Remote oxidative modifications induced by oxygen free radicals modify T/R allosteric equilibrium of a hyperthermophilic lactate dehydrogenase.

L-Lactate dehydrogenase (LDH) is a model protein allowing to shed light on the fundamental molecular mechanisms that drive the acquisition, evolution and regulation of enzyme properties. In this study, we test the hypothesis of a link between thermal stability of LDHs and their capacity against unfolding induced by reactive oxygen species (ROS) generated by γ-rays irradiation. By using circular dichroism spectroscopy, we analysed that high thermal stability of a thermophilic LDH favours strong resistance against ROS-induced unfolding, in contrast to its psychrophilic and mesophilic counterparts that are less resistant. We suggest that a protein's phenotype linking strong thermal stability and resistance against ROS damages would have been a selective evolutionary advantage. We also find that the enzymatic activity of the thermophilic LDH that is strongly resistant against ROS-unfolding is very sensitive to inactivation by irradiation. To address this counter-intuitive observation, we combined mass spectrometry analyses and enzymatic activity measurements. We demonstrate that the dramatic change on LDH activity was linked to remote chemical modifications away from the active site, that change the equilibrium between low-affinity tense (T-inactive) and high-affinity relaxed (R-active) forms.
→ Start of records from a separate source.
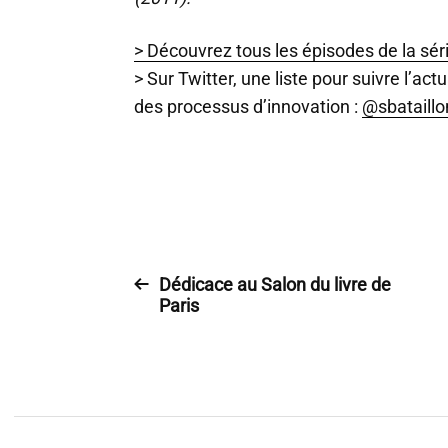
> Découvrez tous les épisodes de la séri
> Sur Twitter, une liste pour suivre l’act
des processus d’innovation :
@sbataillo
Dédicace au Salon du livre de
Paris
We found the T-inactive thermophilic enzyme obtained after irradiation can recover its LDH activity by addition of the allosteric effector 1, 6 fructose bis phosphate. We analyse our data within the general framework of allosteric regulation, which requires that an enzyme in solution populates a large diversity of dynamically-interchanging conformations. Our work demonstrates that the radiation-induced inactivation of an enzyme is controlled by its dynamical properties.